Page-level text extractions
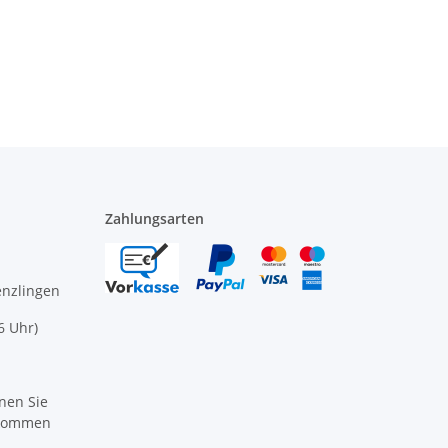
Zahlungsarten
enzlingen
6 Uhr)
nen Sie
ikommen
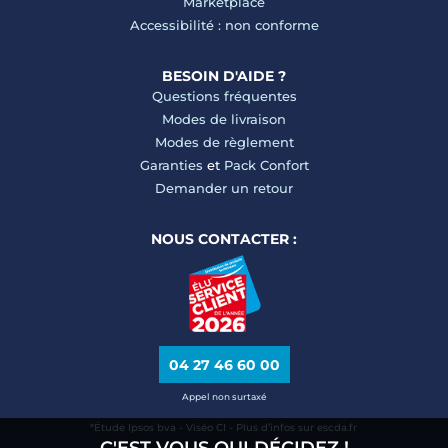
Marketplace
Accessibilité : non conforme
BESOIN D'AIDE ?
Questions fréquentes
Modes de livraison
Modes de règlement
Garanties
et
Pack Confort
Demander un retour
NOUS CONTACTER :
04 27 46 60 00
Appel non surtaxé
*Étude Ipsos bva - Viséo CI - Plus d’infos sur escda.fr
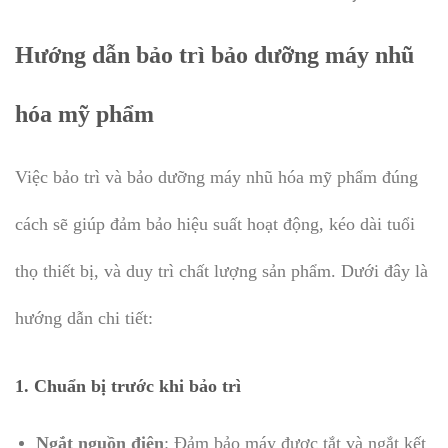
Hướng dẫn bảo trì bảo dưỡng máy nhũ
hóa mỹ phẩm
Việc bảo trì và bảo dưỡng máy nhũ hóa mỹ phẩm đúng
cách sẽ giúp đảm bảo hiệu suất hoạt động, kéo dài tuổi
thọ thiết bị, và duy trì chất lượng sản phẩm. Dưới đây là
hướng dẫn chi tiết:
1. Chuẩn bị trước khi bảo trì
Ngắt nguồn điện
: Đảm bảo máy được tắt và ngắt kết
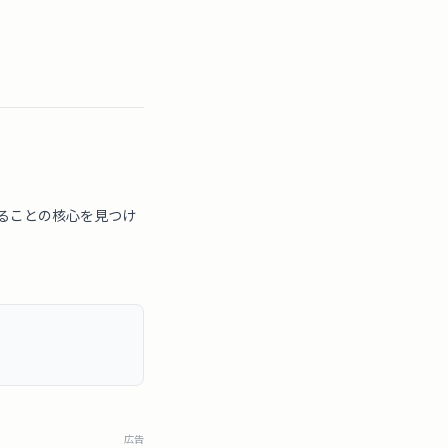
ることの核心を見つけ
広告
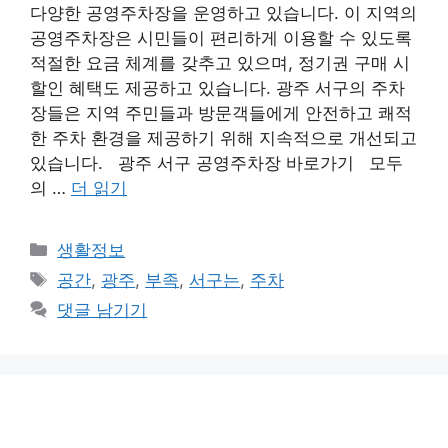
다양한 공영주차장을 운영하고 있습니다. 이 지역의
공영주차장은 시민들이 편리하게 이용할 수 있도록
적절한 요금 체계를 갖추고 있으며, 정기권 구매 시
할인 혜택도 제공하고 있습니다. 광주 서구의 주차
장들은 지역 주민들과 방문객들에게 안전하고 쾌적
한 주차 환경을 제공하기 위해 지속적으로 개선되고
있습니다. 광주 서구 공영주차장 바로가기 모두
의 …
더 읽기
카
생활정보
테
태
공간
,
광주
,
부족
,
서구는
,
주차
고
그
댓글 남기기
리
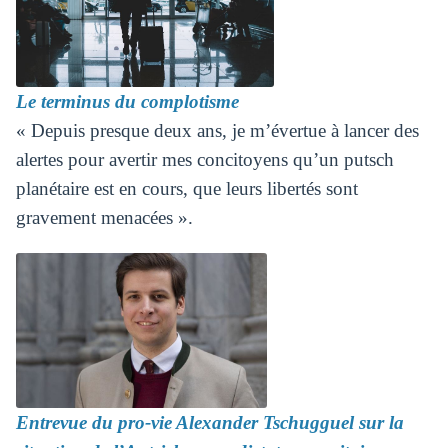
Le terminus du complotisme
« Depuis presque deux ans, je m’évertue à lancer des
alertes pour avertir mes concitoyens qu’un putsch
planétaire est en cours, que leurs libertés sont
gravement menacées ».
Entrevue du pro-vie Alexander Tschugguel sur la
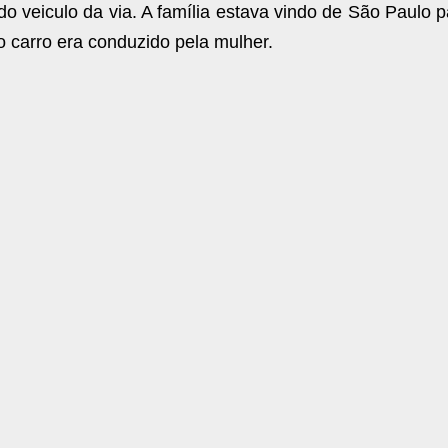
 veiculo da via. A família estava vindo de São Paulo p
o carro era conduzido pela mulher.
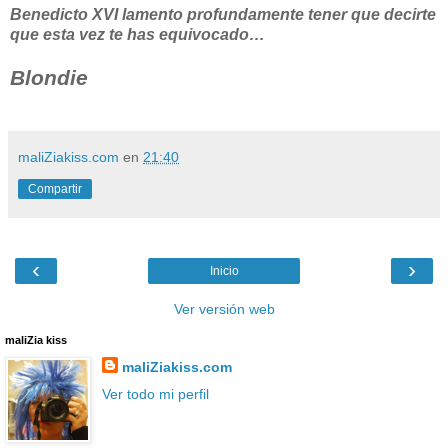
Benedicto XVI lamento profundamente tener que decirte
que esta vez te has equivocado…
Blondie
maliZiakiss.com
en
21:40
Compartir
‹
›
Inicio
Ver versión web
maliZia kiss
maliZiakiss.com
Ver todo mi perfil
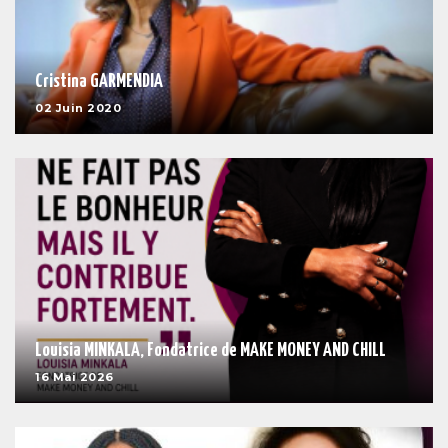
Cristina GARMENDIA
02 Juin 2020
Louisia MINKALA, Fondatrice de MAKE MONEY AND CHILL
16 Mai 2026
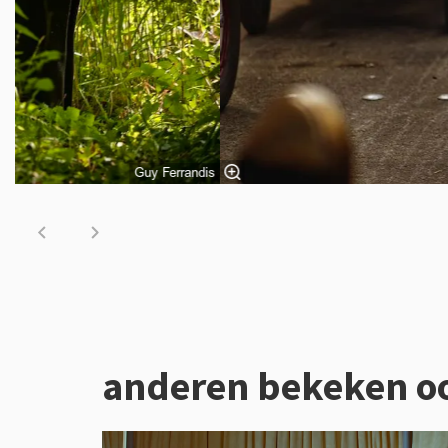
Guy Ferrandis
anderen bekeken o
Overslaan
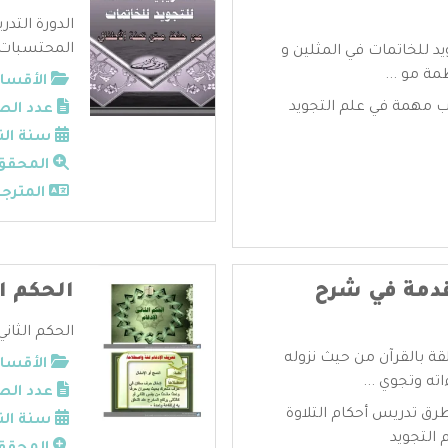
الدورة التد
المحتسبات .
ويد للخاتمات في المثلين و
مة مو ...
الأقسام
 مهمة في علم التجويد
عدد الص
سنة الن
المحقق
المترجم
تقدمة في شرح
الحكم ا
الحكم الثاني 
قة بالقرآن من حيث نزوله
الأقسام
ته وتجوي ...
عدد الص
رق تدريس أحكام التلاوة
سنة الن
 التجويد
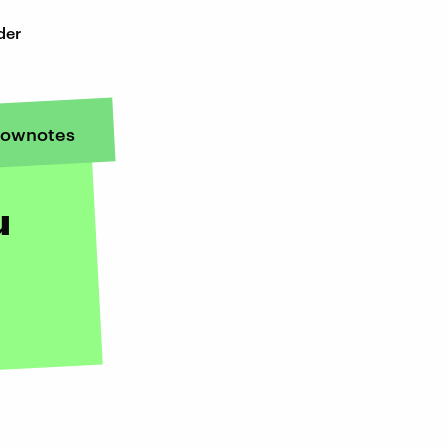
der
ownotes
u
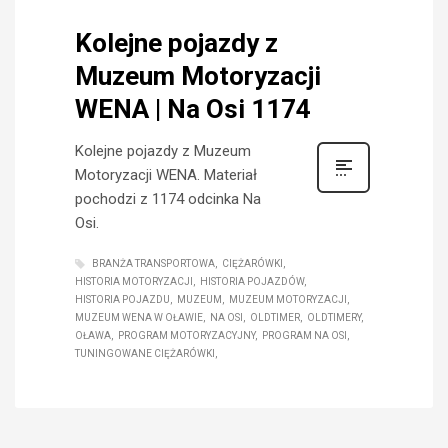
Kolejne pojazdy z
Muzeum Motoryzacji
WENA | Na Osi 1174
Kolejne pojazdy z Muzeum
Motoryzacji WENA. Materiał
pochodzi z 1174 odcinka Na
Osi.
BRANŻA TRANSPORTOWA
CIĘŻARÓWKI
HISTORIA MOTORYZACJI
HISTORIA POJAZDÓW
HISTORIA POJAZDU
MUZEUM
MUZEUM MOTORYZACJI
MUZEUM WENA W OŁAWIE
NA OSI
OLDTIMER
OLDTIMERY
OŁAWA
PROGRAM MOTORYZACYJNY
PROGRAM NA OSI
TUNINGOWANE CIĘŻARÓWKI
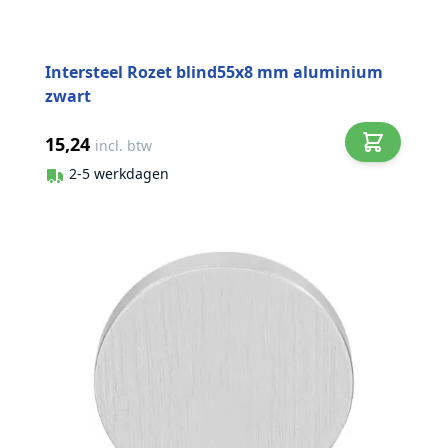
Intersteel Rozet blind55x8 mm aluminium
zwart
15,24
incl. btw
2-5 werkdagen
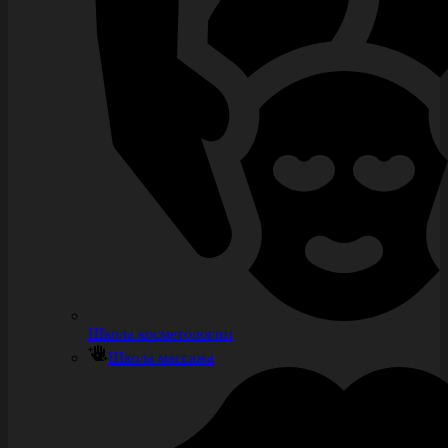
Школа косметологии
Школа массажа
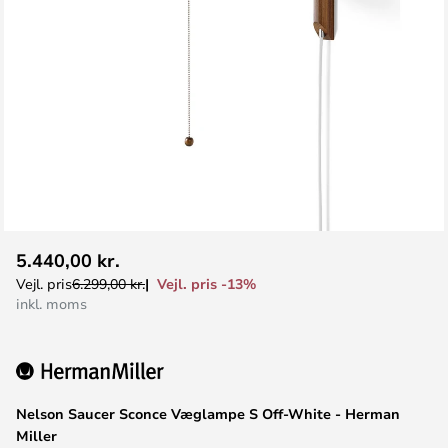
Gå
5.440,00 kr.
til
Vejl. pris -13%
Vejl. pris
6.299,00 kr.
starten
inkl. moms
af
billedgalleriet
Nelson Saucer Sconce Væglampe S Off-White - Herman
Miller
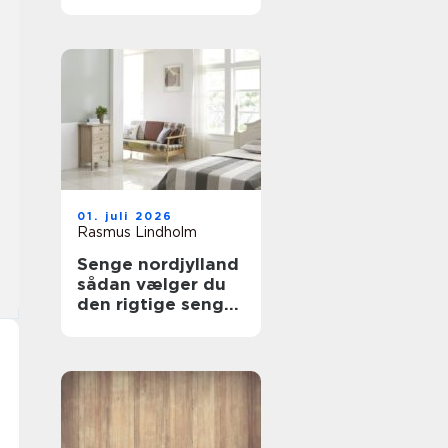
Gentofte klare det
01. juli 2026
Rasmus Lindholm
Senge nordjylland
sådan vælger du
den rigtige seng
til en god
nattesøvn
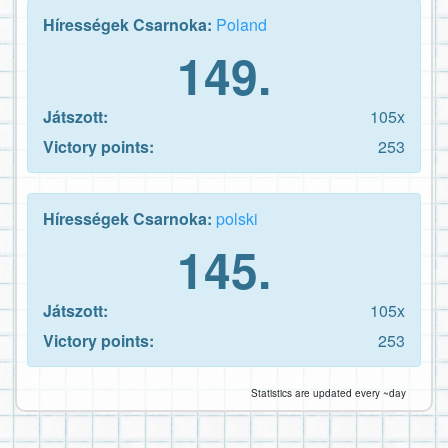
Hírességek Csarnoka:
Poland
149.
Játszott:
105x
Victory points:
253
Hírességek Csarnoka:
polski
145.
Játszott:
105x
Victory points:
253
Statistics are updated every ~day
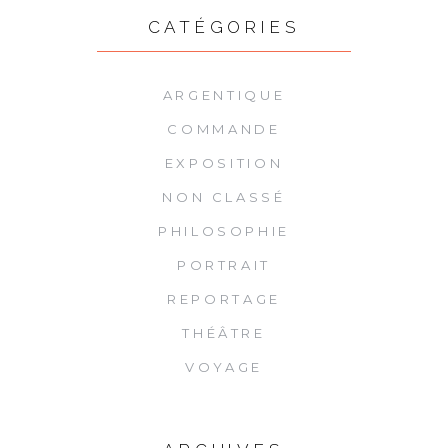
CATÉGORIES
ARGENTIQUE
COMMANDE
EXPOSITION
NON CLASSÉ
PHILOSOPHIE
PORTRAIT
REPORTAGE
THÉÂTRE
VOYAGE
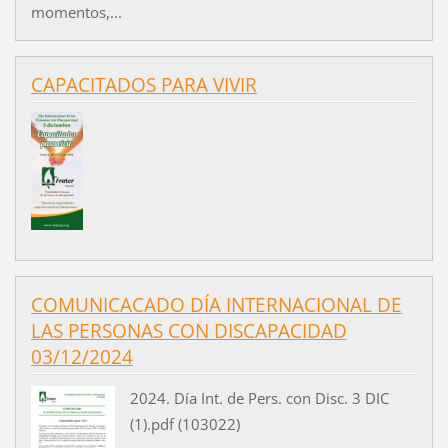
momentos,...
CAPACITADOS PARA VIVIR
COMUNICACADO DÍA INTERNACIONAL DE
LAS PERSONAS CON DISCAPACIDAD
03/12/2024
2024. Día Int. de Pers. con Disc. 3 DIC
(1).pdf (103022)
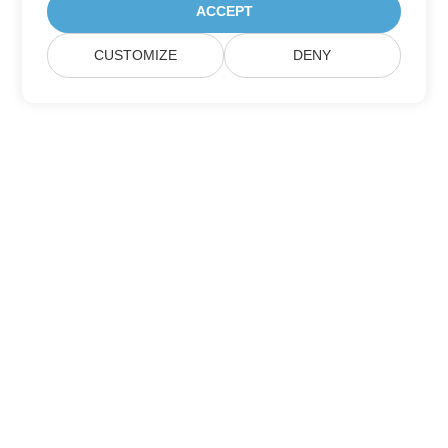
ACCEPT
CUSTOMIZE
DENY
집
제품
새로운 출시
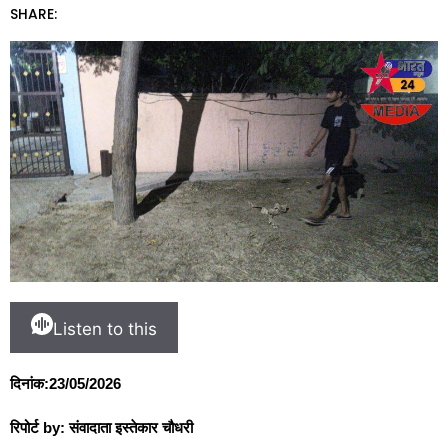
SHARE:
Listen to this
दिनांक:23/05/2026
रिपोर्ट by: संवादाता इस्तेकार चौधरी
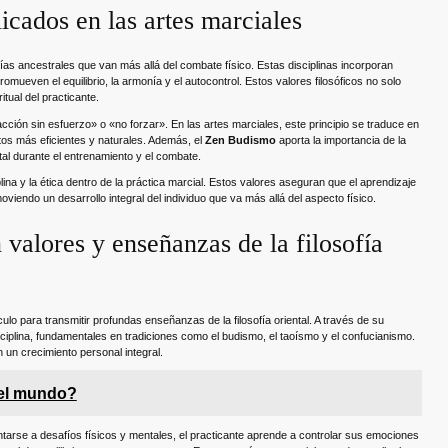
licados en las artes marciales
fías ancestrales que van más allá del combate físico. Estas disciplinas incorporan
promueven el equilibrio, la armonía y el autocontrol. Estos valores filosóficos no solo
tual del practicante.
cción sin esfuerzo» o «no forzar». En las artes marciales, este principio se traduce en
ntos más eficientes y naturales. Además, el
Zen Budismo
aporta la importancia de la
al durante el entrenamiento y el combate.
iplina y la ética dentro de la práctica marcial. Estos valores aseguran que el aprendizaje
oviendo un desarrollo integral del individuo que va más allá del aspecto físico.
valores y enseñanzas de la filosofía
lo para transmitir profundas enseñanzas de la filosofía oriental. A través de su
sciplina, fundamentales en tradiciones como el budismo, el taoísmo y el confucianismo.
 un crecimiento personal integral.
del mundo?
entarse a desafíos físicos y mentales, el practicante aprende a controlar sus emociones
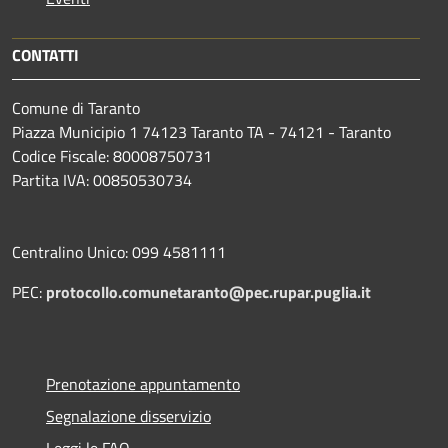
CONTATTI
Comune di Taranto
Piazza Municipio 1 74123 Taranto TA - 74121 - Taranto
Codice Fiscale: 80008750731
Partita IVA: 00850530734
Centralino Unico: 099 4581111
PEC:
protocollo.comunetaranto@pec.rupar.puglia.it
Prenotazione appuntamento
Segnalazione disservizio
Leggi le FAQ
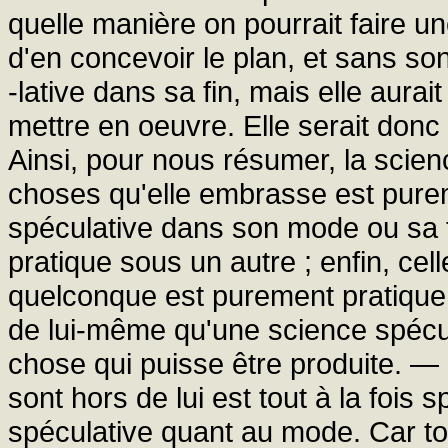
quelle manière on pourrait faire u
d'en concevoir le plan, et sans son
-lative dans sa fin, mais elle aura
mettre en oeuvre. Elle serait donc 
Ainsi, pour nous résumer, la scien
choses qu'elle embrasse est pureme
spéculative dans son mode ou sa f
pratique sous un autre ; enfin, cel
quelconque est purement pratique. 
de lui-même qu'une science spécul
chose qui puisse être produite. — 
sont hors de lui est tout à la fois s
spéculative quant au mode. Car t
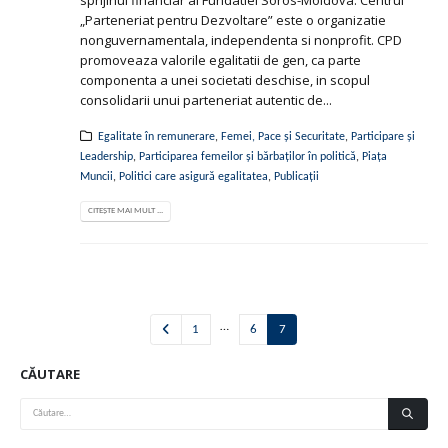
„Parteneriat pentru Dezvoltare” este o organizatie
nonguvernamentala, independenta si nonprofit. CPD
promoveaza valorile egalitatii de gen, ca parte
componenta a unei societati deschise, in scopul
consolidarii unui parteneriat autentic de...
Egalitate în remunerare
,
Femei, Pace și Securitate
,
Participare și
Leadership
,
Participarea femeilor și bărbaților în politică
,
Piața
Muncii
,
Politici care asigură egalitatea
,
Publicații
CITEȘTE MAI MULT ...
…
1
6
7
CĂUTARE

_Work to complete_
All the records need to be set down word for word, with the images left out.

_Completed exercise_
Zahlungsarten
enzlingen
6 Uhr)
nen Sie
ikommen
Marketplace
Accessibilité : non conforme
BESOIN D'AIDE ?
Questions fréquentes
Modes de livraison
Modes de règlement
Garanties
et
Pack Confort
Demander un retour
NOUS CONTACTER :
04 27 46 60 00
Appel non surtaxé
*Étude Ipsos bva - Viséo CI - Plus d’infos sur escda.fr
Hướng dẫn bảo trì bảo dưỡng máy nhũ
hóa mỹ phẩm
Việc bảo trì và bảo dưỡng máy nhũ hóa mỹ phẩm đúng
cách sẽ giúp đảm bảo hiệu suất hoạt động, kéo dài tuổi
thọ thiết bị, và duy trì chất lượng sản phẩm. Dưới đây là
hướng dẫn chi tiết:
1. Chuẩn bị trước khi bảo trì
Ngắt nguồn điện
: Đảm bảo máy được tắt và ngắt kết
ることの核心を見つけ
広告
다양한 공영주차장을 운영하고 있습니다. 이 지역의
공영주차장은 시민들이 편리하게 이용할 수 있도록
적절한 요금 체계를 갖추고 있으며, 정기권 구매 시
할인 혜택도 제공하고 있습니다. 광주 서구의 주차
장들은 지역 주민들과 방문객들에게 안전하고 쾌적
한 주차 환경을 제공하기 위해 지속적으로 개선되고
있습니다. 광주 서구 공영주차장 바로가기 모두
의 …
더 읽기
카
생활정보
테
태
공간
,
광주
,
부족
,
서구는
,
주차
고
그
댓글 남기기
리
Le terminus du complotisme
« Depuis presque deux ans, je m’évertue à lancer des
alertes pour avertir mes concitoyens qu’un putsch
planétaire est en cours, que leurs libertés sont
gravement menacées ».
Entrevue du pro-vie Alexander Tschugguel sur la
 veiculo da via. A família estava vindo de São Paulo p
o carro era conduzido pela mulher.
Benedicto XVI lamento profundamente tener que decirte
que esta vez te has equivocado…
Blondie
maliZiakiss.com
en
21:40
Compartir
‹
›
Inicio
Ver versión web
maliZia kiss
maliZiakiss.com
Ver todo mi perfil
Cristina GARMENDIA
02 Juin 2020
Louisia MINKALA, Fondatrice de MAKE MONEY AND CHILL
16 Mai 2026
Guy Ferrandis
anderen bekeken o
Overslaan
الدورة التد
المحتسبات .
ويد للخاتمات في المثلين و
مة مو ...
الأقسام
 مهمة في علم التجويد
عدد الص
سنة الن
المحقق
المترجم
تقدمة في شرح
الحكم ا
الحكم الثاني 
قة بالقرآن من حيث نزوله
الأقسام
ته وتجوي ...
عدد الص
رق تدريس أحكام التلاوة
سنة الن
 التجويد
der
ownotes
u
Kolejne pojazdy z
Muzeum Motoryzacji
WENA | Na Osi 1174
Kolejne pojazdy z Muzeum
Motoryzacji WENA. Materiał
pochodzi z 1174 odcinka Na
Osi.
BRANŻA TRANSPORTOWA
CIĘŻARÓWKI
HISTORIA MOTORYZACJI
HISTORIA POJAZDÓW
HISTORIA POJAZDU
MUZEUM
MUZEUM MOTORYZACJI
MUZEUM WENA W OŁAWIE
NA OSI
OLDTIMER
OLDTIMERY
OŁAWA
PROGRAM MOTORYZACYJNY
PROGRAM NA OSI
TUNINGOWANE CIĘŻARÓWKI
Intersteel Rozet blind55x8 mm aluminium
zwart
15,24
incl. btw
2-5 werkdagen
Школа косметологии
Школа массажа
Gå
5.440,00 kr.
til
Vejl. pris -13%
Vejl. pris
6.299,00 kr.
starten
inkl. moms
af
billedgalleriet
Nelson Saucer Sconce Væglampe S Off-White - Herman
Miller
Gentofte klare det
01. juli 2026
Rasmus Lindholm
Senge nordjylland
sådan vælger du
den rigtige seng
til en god
nattesøvn
Hírességek Csarnoka:
Poland
149.
Játszott:
105x
Victory points:
253
Hírességek Csarnoka:
polski
145.
Játszott:
105x
Victory points:
253
Statistics are updated every ~day
CATÉGORIES
ARGENTIQUE
COMMANDE
EXPOSITION
NON CLASSÉ
PHILOSOPHIE
PORTRAIT
REPORTAGE
THÉÂTRE
VOYAGE
momentos,...
CAPACITADOS PARA VIVIR
COMUNICACADO DÍA INTERNACIONAL DE
LAS PERSONAS CON DISCAPACIDAD
03/12/2024
2024. Día Int. de Pers. con Disc. 3 DIC
(1).pdf (103022)
ACCEPT
CUSTOMIZE
DENY
집
제품
새로운 출시
SHARE:
Listen to this
दिनांक:23/05/2026
रिपोर्ट by: संवादाता इस्तेकार चौधरी
licados en las artes marciales
fías ancestrales que van más allá del combate físico. Estas disciplinas incorporan
promueven el equilibrio, la armonía y el autocontrol. Estos valores filosóficos no solo
tual del practicante.
cción sin esfuerzo» o «no forzar». En las artes marciales, este principio se traduce en
ntos más eficientes y naturales. Además, el
Zen Budismo
aporta la importancia de la
al durante el entrenamiento y el combate.
iplina y la ética dentro de la práctica marcial. Estos valores aseguran que el aprendizaje
oviendo un desarrollo integral del individuo que va más allá del aspecto físico.
valores y enseñanzas de la filosofía
lo para transmitir profundas enseñanzas de la filosofía oriental. A través de su
sciplina, fundamentales en tradiciones como el budismo, el taoísmo y el confucianismo.
 un crecimiento personal integral.
del mundo?
entarse a desafíos físicos y mentales, el practicante aprende a controlar sus emociones
CONTATTI
Comune di Taranto
Piazza Municipio 1 74123 Taranto TA - 74121 - Taranto
Codice Fiscale: 80008750731
Partita IVA: 00850530734
Centralino Unico: 099 4581111
PEC:
protocollo.comunetaranto@pec.rupar.puglia.it
Prenotazione appuntamento
Segnalazione disservizio
Leggi le FAQ
quelle manière on pourrait faire u
d'en concevoir le plan, et sans son
-lative dans sa fin, mais elle aura
mettre en oeuvre. Elle serait donc 
Ainsi, pour nous résumer, la scien
choses qu'elle embrasse est pureme
spéculative dans son mode ou sa f
pratique sous un autre ; enfin, cel
quelconque est purement pratique. 
de lui-même qu'une science spécul
chose qui puisse être produite. — 
sont hors de lui est tout à la fois s
spéculative quant au mode. Car t
„Parteneriat pentru Dezvoltare” este o organizatie
nonguvernamentala, independenta si nonprofit. CPD
promoveaza valorile egalitatii de gen, ca parte
componenta a unei societati deschise, in scopul
consolidarii unui parteneriat autentic de...
Egalitate în remunerare
,
Femei, Pace și Securitate
,
Participare și
Leadership
,
Participarea femeilor și bărbaților în politică
,
Piața
Muncii
,
Politici care asigură egalitatea
,
Publicații
CITEȘTE MAI MULT ...
…
1
6
7
CĂUTARE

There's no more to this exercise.